Gruner’s actions that first day are the same as those of everyone who has ever been in his situation. Hide away offended and spend the morning next to the office that sells tickets for a train that doesn’t come. Then, refuse to eat lunch, and in the afternoon, secretly study the group’s activities. Under Pe’s instructions, the office workers work the earth. Barefoot, their pants rolled up to the ankles, they smile and laugh at their own jokes without losing the rhythm of their tasks. Then Fi brings tea for them all, and the four of them—Pe, Cho, Gong, and Gill—signal to Gruner, who thought he was hidden, inviting him to join the group.
But Gruner, as we know, refuses. There’s no one more stubborn than an office worker like him. Held over from offices with no partitions, but with a telephone line all his own, he still has his pride when he’s out in the country, and sitting on a wooden bench, he struggles not to move all afternoon long. Even if no train comes, he thinks. Even if I rot right here.

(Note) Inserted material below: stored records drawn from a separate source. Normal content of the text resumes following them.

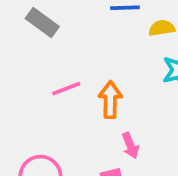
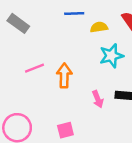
pink arrow: (130, 146) -> (98, 99), moved

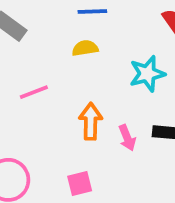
yellow semicircle: (99, 27) -> (85, 48), moved
orange arrow: (64, 76) -> (91, 121), moved

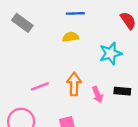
pink line: (34, 92) -> (40, 86), moved

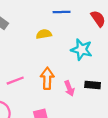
blue line: (75, 13) -> (62, 12), moved
cyan star: (111, 53) -> (82, 50), turned 30

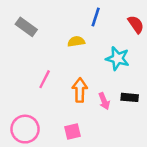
blue line: (62, 12) -> (96, 17), turned -70
pink line: (15, 81) -> (45, 79), moved, turned -42

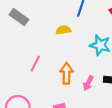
pink arrow: (104, 101) -> (88, 83), turned 48

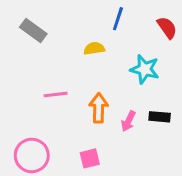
pink line: (35, 64) -> (56, 95), turned 56

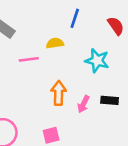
pink line: (56, 95) -> (29, 59), moved

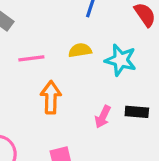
yellow semicircle: (55, 43) -> (80, 50), moved
orange arrow: (59, 93) -> (51, 97), moved

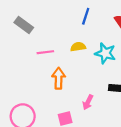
pink arrow: (103, 117) -> (88, 102), moved

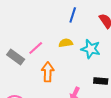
gray rectangle: (24, 25) -> (16, 57), moved
pink line: (45, 52) -> (36, 48), turned -35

The night gathers everyone together in the preparation of a warm family meal, as the lights of the house turn on one by one and the first aromas of what will be a great feast escape into the cold through the cracks under the doors. Gruner, his patience and pride attenuated by the passage of the day, gives up guiltlessly and accepts the invitation: a door that opens and the woman who, as on the previous night, invites him in. Inside, a familial murmur. Pe congratulates the office workers with brotherly slaps on the back. The workers, grateful for everything, set a table that reminds Gruner of the intimate Christmas celebrations of his childhood, and—why not?—of the capital’s happy civilization. A triumphant Cho—successful, satisfied hunter—serves up the rabbit. Pe and Fi sit at either end of the rectangular table. On one side are the office workers, and all alone across from them sits Gruner. At Gong’s and Gill’s constant requests he passes a saltshaker back and forth, though it is never actually used. Finally, Pe discovers eager smiles tinged with mischief on Gong’s and Gill’s childish faces, and with a call to attention he frees Gruner from the exhausting game so he can finally taste his first mouthful of the meal.

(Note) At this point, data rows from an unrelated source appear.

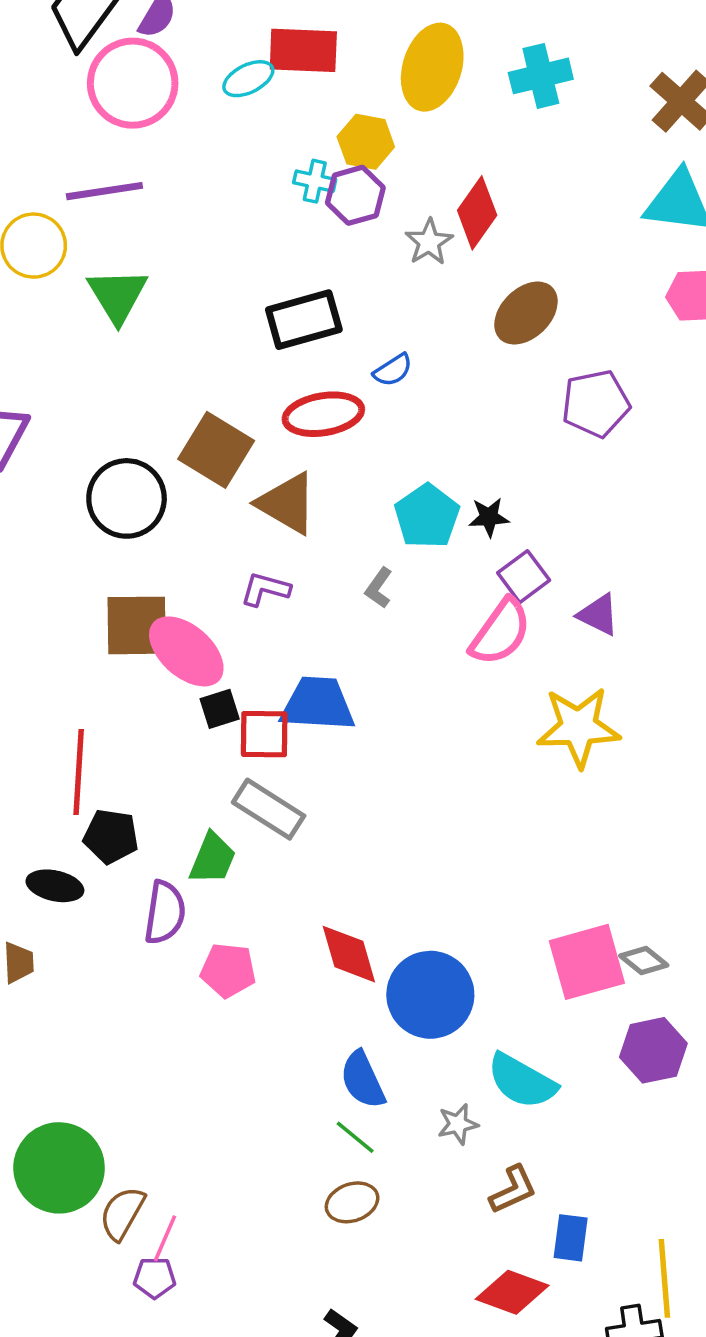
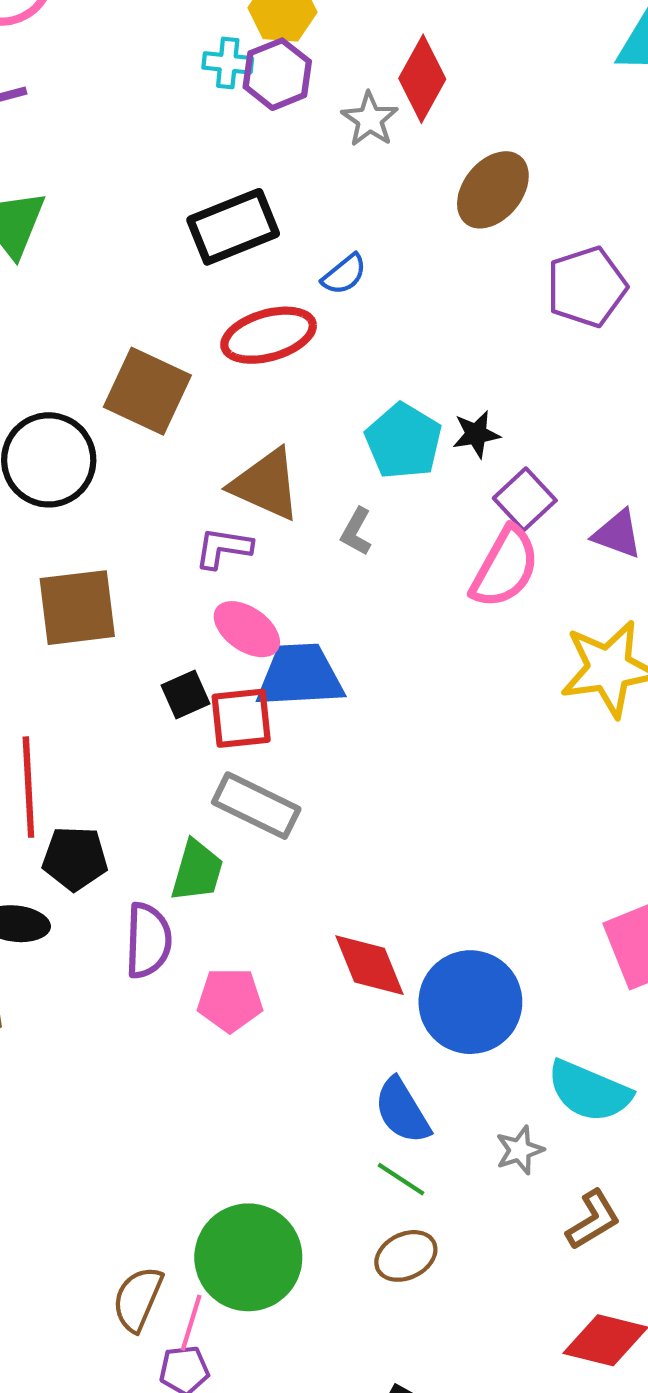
brown triangle: (287, 503) -> (266, 484), moved
pink ellipse: (186, 651) -> (247, 629), moved, size x0.7
green circle: (59, 1168) -> (248, 1257), moved

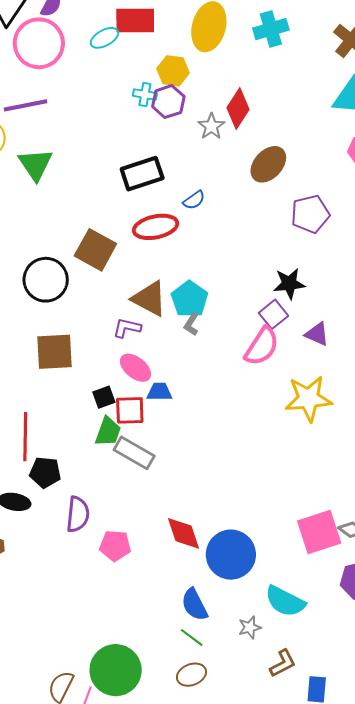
black star: (476, 434) -> (289, 284), moved, size x1.4
cyan pentagon: (404, 441) -> (190, 299), moved
blue trapezoid: (300, 676) -> (160, 392), size x0.6
green trapezoid: (197, 871) -> (108, 432), moved

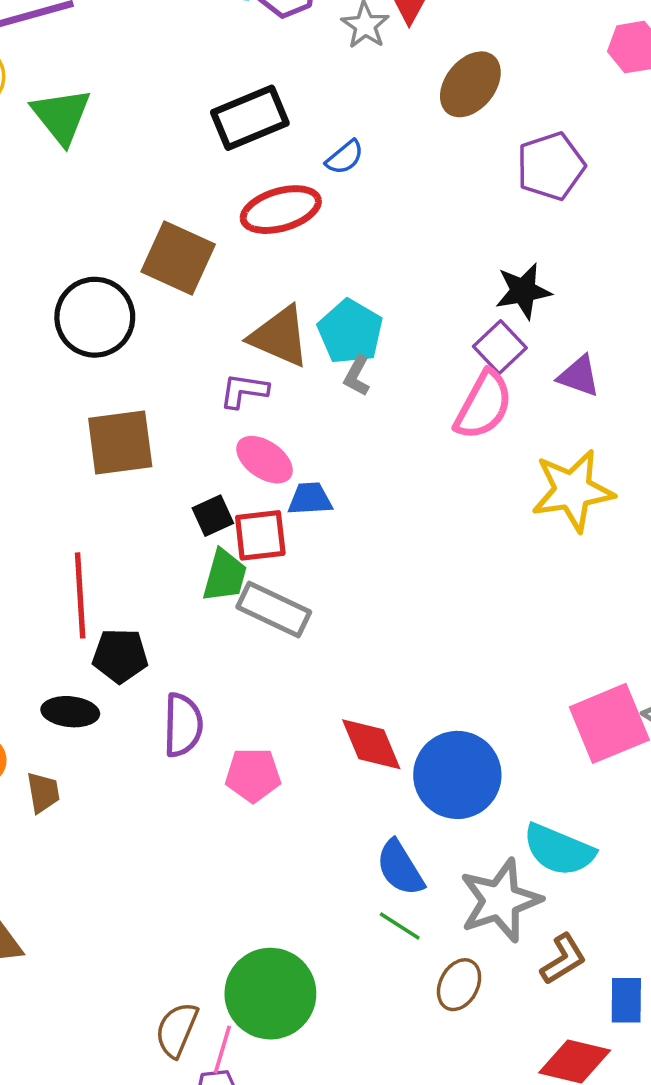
gray star: (250, 627) -> (500, 900), size x2.0
brown ellipse: (191, 675) -> (459, 985), moved, turned -36

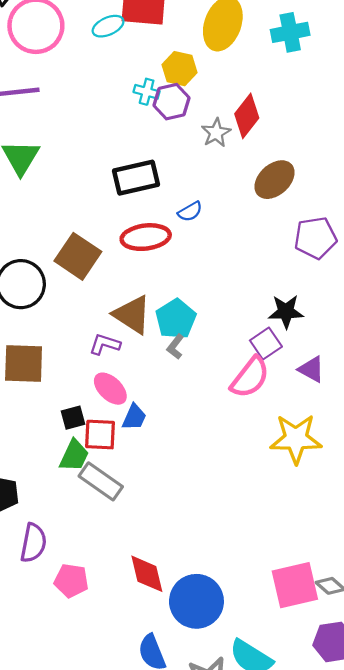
blue trapezoid: (310, 499) -> (134, 417), turned 108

Over the following days Gruner tries out various strategies. The first thing that occurs to him is to bribe Pe, or even Fi, for change. Then, with tears in his eyes, he offers to buy the ticket to the city in exchange for all his money: “No change,” he begs, “keep it all,” he begs over and over again. And he listens desperately to a reply that speaks of a certain railroad code of ethics and the impossibility of keeping someone else’s money. Those are the days Gruner proposes to buy something from them. The amount of the ticket plus anything they want to sell him will be the sum total of his money—the perfect bargain. But no. And he has to bear the office workers’ stifled laughter, and then another family dinner.